Lieu : Hôtel universel – Québec, CanadaI.

Contexte et justification

La crise environnementale résulte de l’explosion démographique, du gaspillage des ressources naturelles et des désordres écologiques induits par les pollutions. Les activités humaines sont à l’origine des problèmes environnementaux. Les crises environnementales que sont respectivement : l’érosion de la diversité biologique, la dégradation des océans (l’acidification), le réchauffement planétaire et les changements climatiques, l’altération des cycles biogéochimiques (azote, phosphore, eau), la diminution de la qualité des sols, la déforestation, la désertification et la raréfaction de l’ozone stratosphérique (trou de la couche d’ozone) constituent la crise globale de l’environnement.
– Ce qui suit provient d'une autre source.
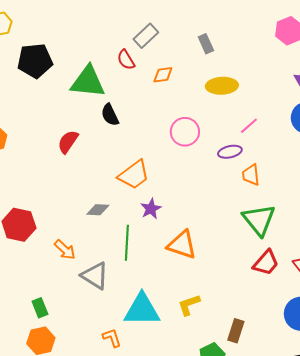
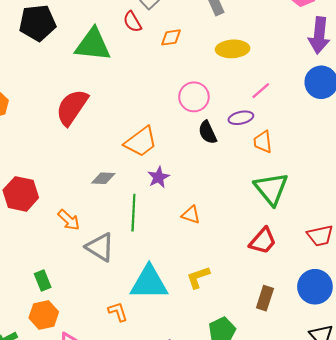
black semicircle: (110, 115) -> (208, 132), moved
red semicircle: (68, 142) -> (72, 107), size x1.5
orange triangle: (182, 245) -> (191, 215), size x0.6
red trapezoid: (266, 263) -> (263, 241), moved
brown rectangle: (236, 331) -> (265, 298), moved

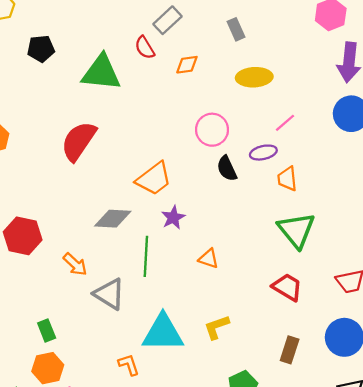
black pentagon: (37, 23) -> (41, 49), size x0.7
gray diamond: (103, 178) -> (113, 219), size x1.4
red trapezoid: (263, 241) -> (287, 287), turned -100

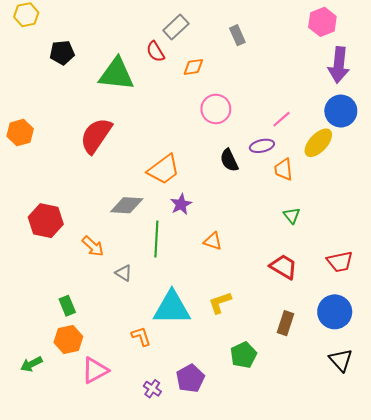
yellow ellipse: (254, 77) -> (318, 143), moved, turned -44
pink circle: (212, 130) -> (216, 109), moved
green triangle: (296, 230) -> (292, 216), size x0.5
gray triangle: (109, 294) -> (124, 273), size x0.6

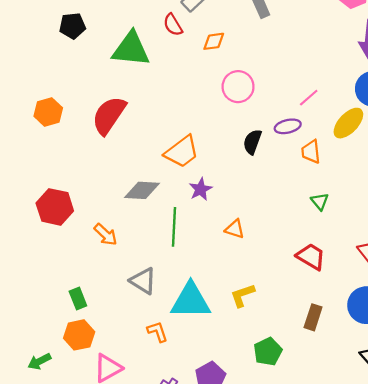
orange hexagon: (20, 133) -> (48, 112), moved
black semicircle: (229, 160) -> (252, 142), turned 45
gray triangle: (124, 273) -> (143, 281), moved, size x1.5

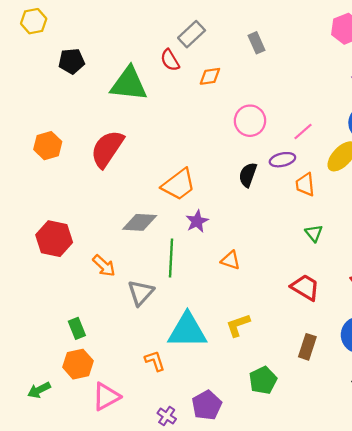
pink circle: (238, 87) -> (250, 121), moved
gray triangle: (143, 281) -> (141, 293), moved, turned 40

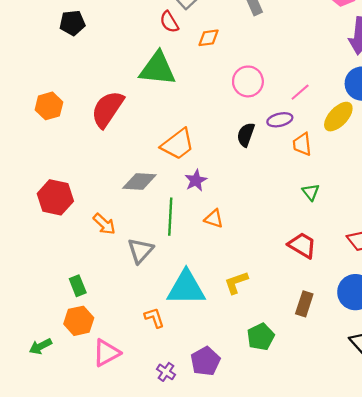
green triangle: (129, 84) -> (157, 69), moved
orange triangle: (231, 260) -> (214, 219), moved

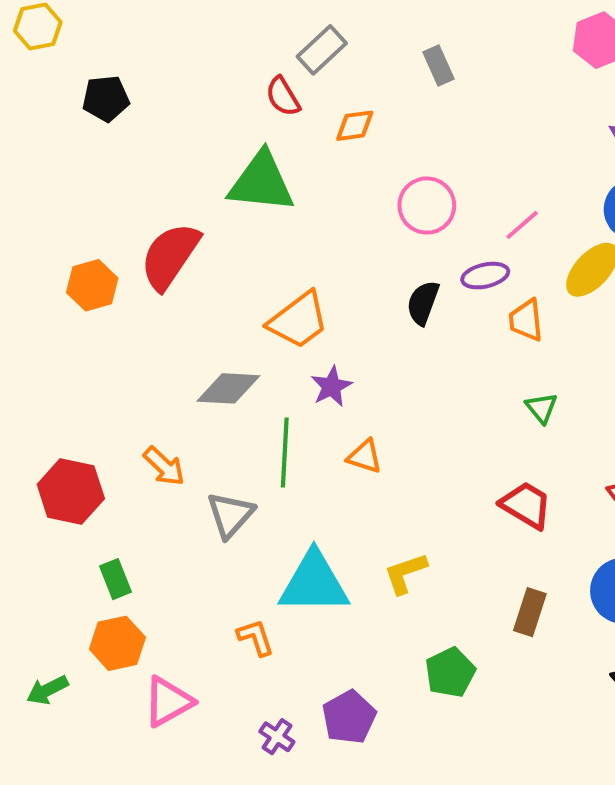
orange hexagon: (49, 106) -> (92, 285), moved
red hexagon: (55, 197) -> (71, 492), moved

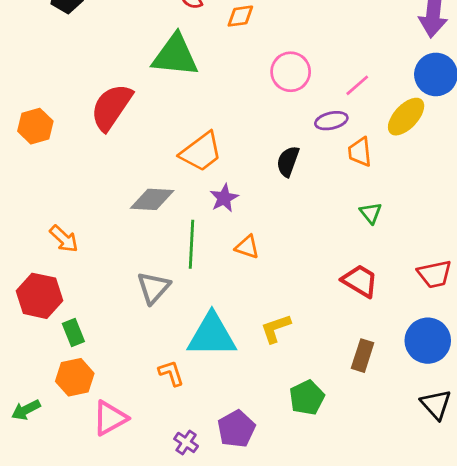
orange hexagon: (92, 285) -> (35, 126), moved
black semicircle: (423, 303) -> (288, 161), moved
orange arrow: (164, 466) -> (64, 239), moved
red hexagon: (71, 492) -> (39, 296), moved

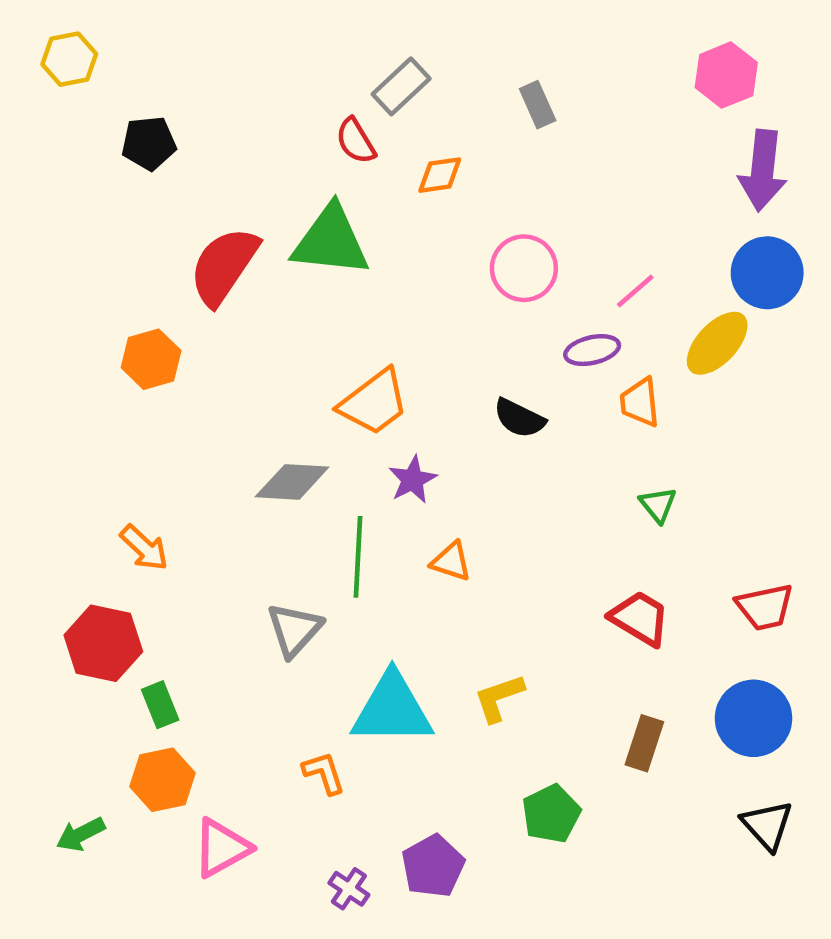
red semicircle: (111, 107) -> (224, 266), moved
orange hexagon: (35, 126) -> (151, 359), moved
black semicircle: (288, 161) -> (519, 418), turned -84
L’empreinte de l’espèce humaine sur le système Terre a atteint une telle ampleur qu’elle pourrait signer l’entrée de notre planète dans une nouvelle époque géologique : l’Anthropocène (Crutzen, 2002).Ces crises environnementales contribuent à différentes crises humaines telles que :

– La réduction de la disponibilité, de l’accès et de la qualité de l’eau potable
– L’accès aux soins sanitaires

– La crise alimentaire
– Les réfugiés environnementaux ou réfugiés climatiques

– Les catastrophes environnementales (inondations, sécheresses, etc.)
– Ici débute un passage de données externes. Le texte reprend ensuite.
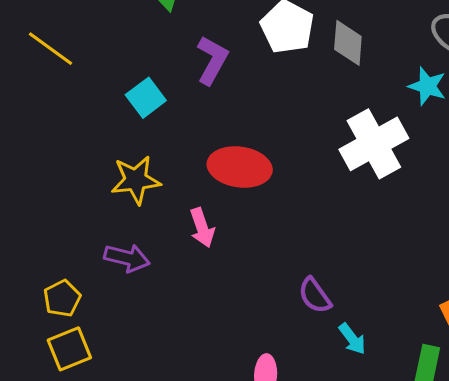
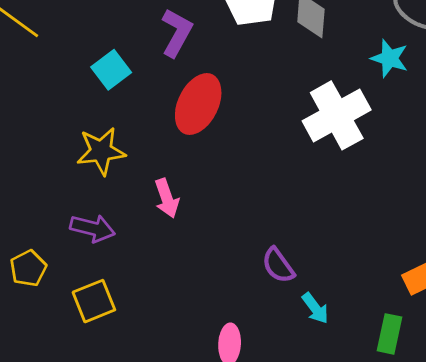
red ellipse: (240, 167) -> (198, 104), moved, turned -72
yellow square: (69, 349) -> (94, 301), moved

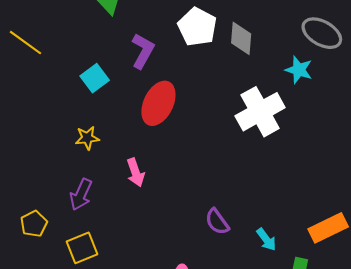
yellow star: (101, 151) -> (87, 138), size x0.7
purple arrow: (92, 228) -> (81, 194), turned 100
cyan arrow: (315, 308) -> (266, 239), moved

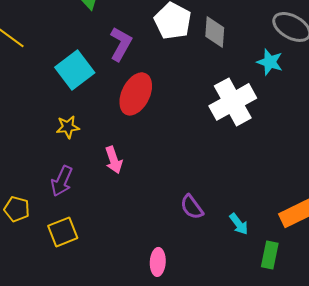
cyan square: (95, 78) -> (75, 70), size x1.4
yellow pentagon: (34, 224) -> (17, 209), turned -30

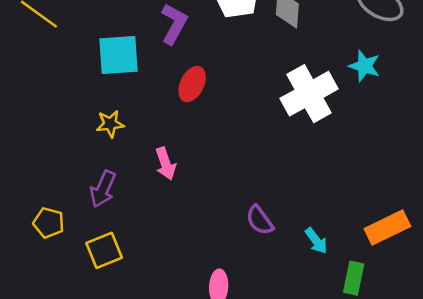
cyan star: (270, 62) -> (365, 66), moved
cyan square: (75, 70) -> (119, 55), turned 33
red ellipse: (136, 94) -> (192, 84), size x0.7

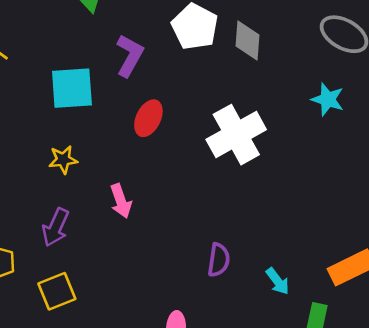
white cross: (309, 94) -> (236, 135), moved
purple semicircle: (260, 220) -> (219, 260), turned -136

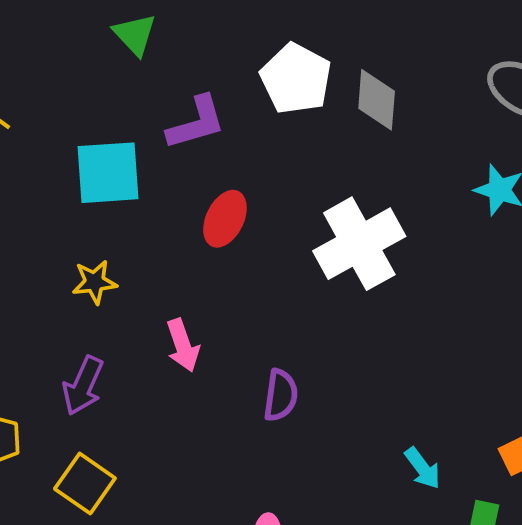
purple L-shape: (130, 56) -> (196, 123), turned 45
purple semicircle: (219, 260) -> (281, 395), moved
yellow square: (57, 291) -> (85, 483), turned -33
– La menace pour la santé (maladies pulmonaires, respiratoires, endocriniennes, cardiovasculaires, cancers…)
– Les pertes pour la culture et la science
De nombreuses études scientifiques documentent les impacts de l’activité anthropique sur l’environnement. Ces derniers font par ailleurs de plus en plus l’objet de médiatisation et de vulgarisation (Comby 2009). Néanmoins, ces différentes questions sont dispersées dans un flot continuel d’informations et souvent traitées de manière indépendante, au point qu’il est difficile de faire un état des lieux global et de mesurer leur importance à l’échelle de la Terre.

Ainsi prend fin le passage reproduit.